L’Unité des enquêtes spéciales (« l’UES » ou « l’Unité ») est un organisme civil d’exécution de la loi qui enquête sur les incidents mettant en cause un agent et impliquant un décès, une blessure grave, la décharge d’une arme à feu contre une personne ou une allégation d’agression sexuelle. Selon la définition de la Loi de 2019 sur l’Unité des enquêtes spéciales (Loi sur l’UES), « agents » s’entend des agents de police, des agents spéciaux employés par la Commission des parcs du Niagara et des agents de la paix en vertu de la Loi sur l’Assemblée législative. La compétence de l’UES s’étend à plus de 50 corps de police municipaux, régionaux et provinciaux en Ontario.

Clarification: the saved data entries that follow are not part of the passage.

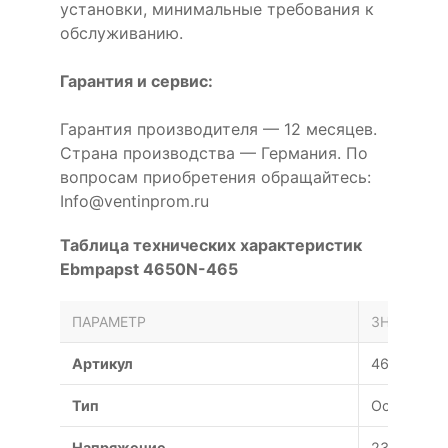
установки, минимальные требования к
обслуживанию.
Гарантия и сервис:
Гарантия производителя — 12 месяцев.
Страна производства — Германия. По
вопросам приобретения обращайтесь:
Info@ventinprom.ru
Таблица технических характеристик
Ebmpapst 4650N-465
ПАРАМЕТР
ЗНАЧЕНИЕ
Артикул
4650N-46
Тип
Осевой
Напряжение
230 В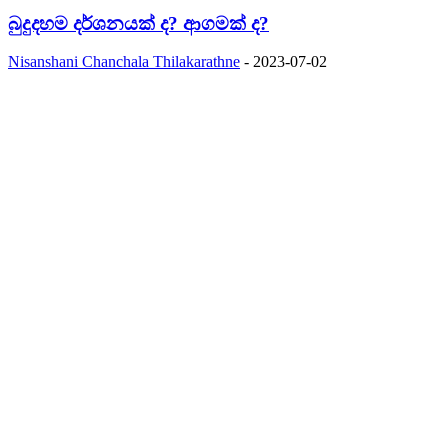
බුදුදහම දර්ශනයක් ද? ආගමක් ද?
Nisanshani Chanchala Thilakarathne
-
2023-07-02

En vertu de la Loi sur l’UES, le directeur de l’UES doit établir, d’après les preuves recueillies dans le cadre d’une enquête, s’il existe des motifs raisonnables de croire qu’un agent a commis une infraction criminelle. Si de tels motifs existent, le directeur a le pouvoir de faire porter une accusation criminelle contre cet agent. Par contre, en l’absence de tels motifs, le directeur ne peut pas porter d’accusation. Dans ce cas, un rapport d’enquête est rédigé et rendu public, sauf s’il portait sur des allégations d’agression sexuelle, auquel cas le directeur de l’UES peut consulter la personne concernée et exercer son pouvoir discrétionnaire de ne pas publier le rapport pour protéger la vie privée de la personne concernée.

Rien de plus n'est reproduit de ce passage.